**TASK GOAL**
No pictures go into the copy. Write out exactly the lines below from the one containing "13. Leuphana Energieforum" through the one containing "gewünschten Branchenwechsel erkennbar sein.".

**EXCERPTED DATA**
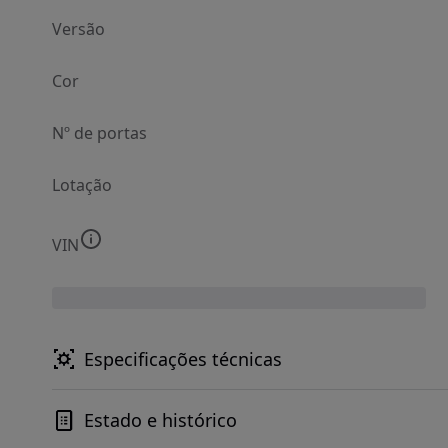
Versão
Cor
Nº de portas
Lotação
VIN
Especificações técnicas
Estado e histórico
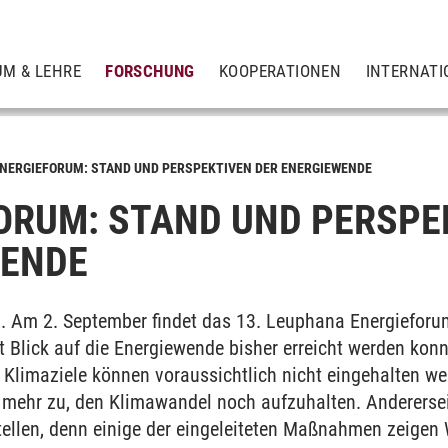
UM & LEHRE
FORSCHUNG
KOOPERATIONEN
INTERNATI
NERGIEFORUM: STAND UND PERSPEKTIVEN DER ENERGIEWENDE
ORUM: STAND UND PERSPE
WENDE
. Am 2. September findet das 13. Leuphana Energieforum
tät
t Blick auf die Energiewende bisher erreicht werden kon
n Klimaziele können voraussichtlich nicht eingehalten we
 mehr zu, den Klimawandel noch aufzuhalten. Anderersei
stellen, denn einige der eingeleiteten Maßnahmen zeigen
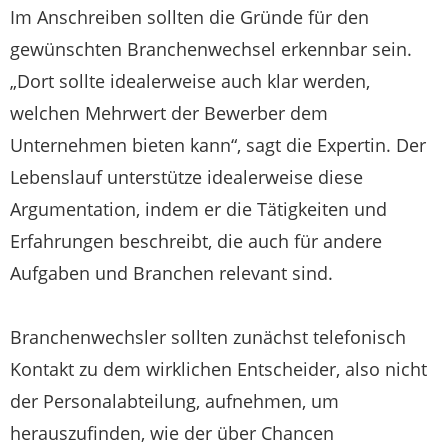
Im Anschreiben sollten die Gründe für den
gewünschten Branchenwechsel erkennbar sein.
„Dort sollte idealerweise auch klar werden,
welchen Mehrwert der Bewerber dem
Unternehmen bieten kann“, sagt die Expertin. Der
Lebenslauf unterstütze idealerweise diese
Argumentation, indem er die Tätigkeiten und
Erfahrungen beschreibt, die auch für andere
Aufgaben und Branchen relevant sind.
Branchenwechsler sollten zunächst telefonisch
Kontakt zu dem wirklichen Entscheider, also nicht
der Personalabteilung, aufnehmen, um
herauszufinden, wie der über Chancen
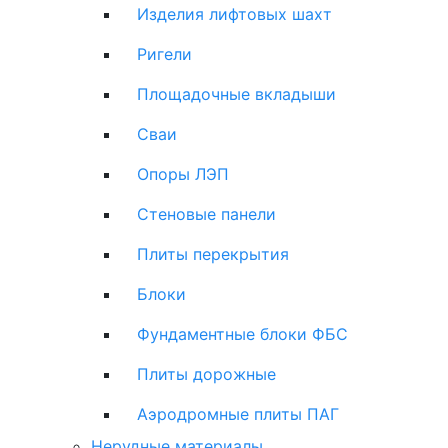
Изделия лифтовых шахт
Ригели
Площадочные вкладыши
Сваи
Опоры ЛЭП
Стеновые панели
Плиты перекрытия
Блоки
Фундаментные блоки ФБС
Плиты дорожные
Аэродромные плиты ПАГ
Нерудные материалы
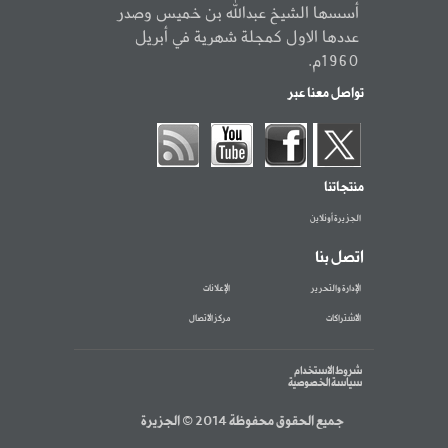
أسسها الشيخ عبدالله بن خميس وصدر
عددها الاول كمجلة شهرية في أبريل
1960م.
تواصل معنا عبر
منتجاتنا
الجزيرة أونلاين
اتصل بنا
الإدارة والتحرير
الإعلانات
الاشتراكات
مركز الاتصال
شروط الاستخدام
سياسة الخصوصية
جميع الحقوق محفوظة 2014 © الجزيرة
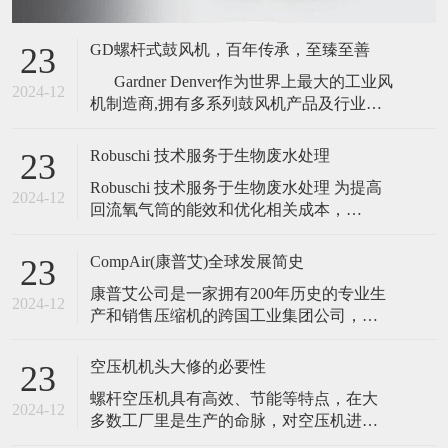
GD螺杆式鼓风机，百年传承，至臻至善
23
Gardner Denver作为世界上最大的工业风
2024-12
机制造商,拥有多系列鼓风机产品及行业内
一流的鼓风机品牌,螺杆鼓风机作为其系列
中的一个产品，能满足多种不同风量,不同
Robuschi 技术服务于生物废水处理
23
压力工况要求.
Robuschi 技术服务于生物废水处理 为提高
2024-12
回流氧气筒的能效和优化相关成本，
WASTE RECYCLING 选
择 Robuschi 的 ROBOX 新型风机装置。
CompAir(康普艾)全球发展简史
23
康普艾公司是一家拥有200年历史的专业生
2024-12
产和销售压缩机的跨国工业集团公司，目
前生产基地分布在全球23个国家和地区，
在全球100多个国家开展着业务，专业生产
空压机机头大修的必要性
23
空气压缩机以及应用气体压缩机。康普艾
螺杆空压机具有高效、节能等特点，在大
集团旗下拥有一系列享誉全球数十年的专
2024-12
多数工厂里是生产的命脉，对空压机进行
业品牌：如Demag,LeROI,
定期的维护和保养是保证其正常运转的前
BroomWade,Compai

--

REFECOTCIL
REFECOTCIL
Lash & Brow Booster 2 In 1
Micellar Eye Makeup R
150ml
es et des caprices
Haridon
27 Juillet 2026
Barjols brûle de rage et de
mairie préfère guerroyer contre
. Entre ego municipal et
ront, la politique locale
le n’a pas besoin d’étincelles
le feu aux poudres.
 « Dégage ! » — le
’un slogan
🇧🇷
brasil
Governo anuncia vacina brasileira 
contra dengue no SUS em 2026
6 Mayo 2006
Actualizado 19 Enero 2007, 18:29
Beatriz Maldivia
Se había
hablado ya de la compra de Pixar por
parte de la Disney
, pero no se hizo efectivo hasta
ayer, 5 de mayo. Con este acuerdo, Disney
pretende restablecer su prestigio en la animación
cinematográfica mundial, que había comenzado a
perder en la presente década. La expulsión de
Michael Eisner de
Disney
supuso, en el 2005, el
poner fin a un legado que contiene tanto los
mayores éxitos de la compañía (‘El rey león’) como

...

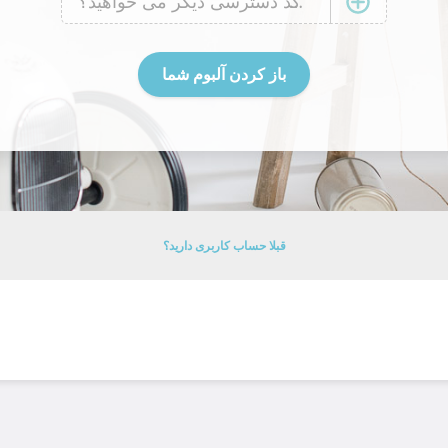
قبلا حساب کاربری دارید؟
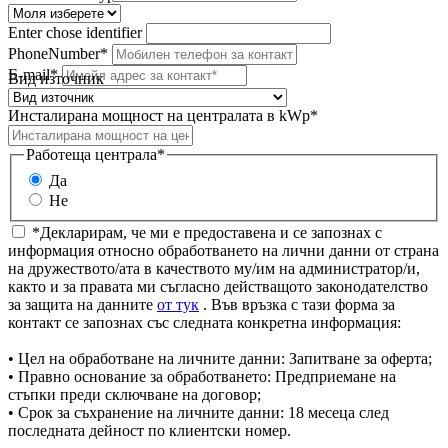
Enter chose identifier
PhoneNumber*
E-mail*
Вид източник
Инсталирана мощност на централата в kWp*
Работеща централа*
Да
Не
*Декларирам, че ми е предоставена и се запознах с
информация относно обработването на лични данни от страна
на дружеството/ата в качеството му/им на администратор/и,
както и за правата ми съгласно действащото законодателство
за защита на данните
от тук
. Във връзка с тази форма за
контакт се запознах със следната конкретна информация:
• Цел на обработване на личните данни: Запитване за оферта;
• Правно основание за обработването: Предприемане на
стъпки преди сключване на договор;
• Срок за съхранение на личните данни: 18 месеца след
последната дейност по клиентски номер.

**EXERCISE SOLUTION**
. Am 2. September findet das 13. Leuphana Energieforum
tät
t Blick auf die Energiewende bisher erreicht werden kon
n Klimaziele können voraussichtlich nicht eingehalten we
 mehr zu, den Klimawandel noch aufzuhalten. Anderersei
stellen, denn einige der eingeleiteten Maßnahmen zeigen
Im Anschreiben sollten die Gründe für den
gewünschten Branchenwechsel erkennbar sein.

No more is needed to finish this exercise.